Could you print all the entries below exactly as they appear, omitting the pictures?

*** LISTED RECORDS

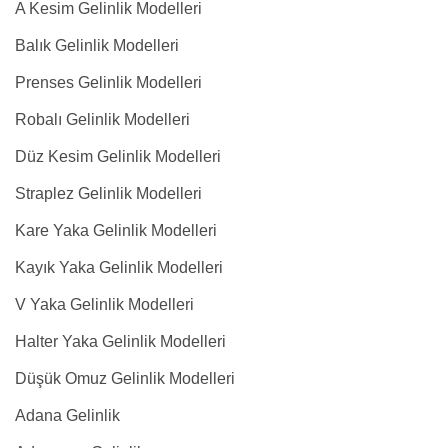
A Kesim Gelinlik Modelleri
Balık Gelinlik Modelleri
Prenses Gelinlik Modelleri
Robalı Gelinlik Modelleri
Düz Kesim Gelinlik Modelleri
Straplez Gelinlik Modelleri
Kare Yaka Gelinlik Modelleri
Kayık Yaka Gelinlik Modelleri
V Yaka Gelinlik Modelleri
Halter Yaka Gelinlik Modelleri
Düşük Omuz Gelinlik Modelleri
Adana Gelinlik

******

> [RESPONSE TO THE TASK]
A Kesim Gelinlik Modelleri
Balık Gelinlik Modelleri
Prenses Gelinlik Modelleri
Robalı Gelinlik Modelleri
Düz Kesim Gelinlik Modelleri
Straplez Gelinlik Modelleri
Kare Yaka Gelinlik Modelleri
Kayık Yaka Gelinlik Modelleri
V Yaka Gelinlik Modelleri
Halter Yaka Gelinlik Modelleri
Düşük Omuz Gelinlik Modelleri
Adana Gelinlik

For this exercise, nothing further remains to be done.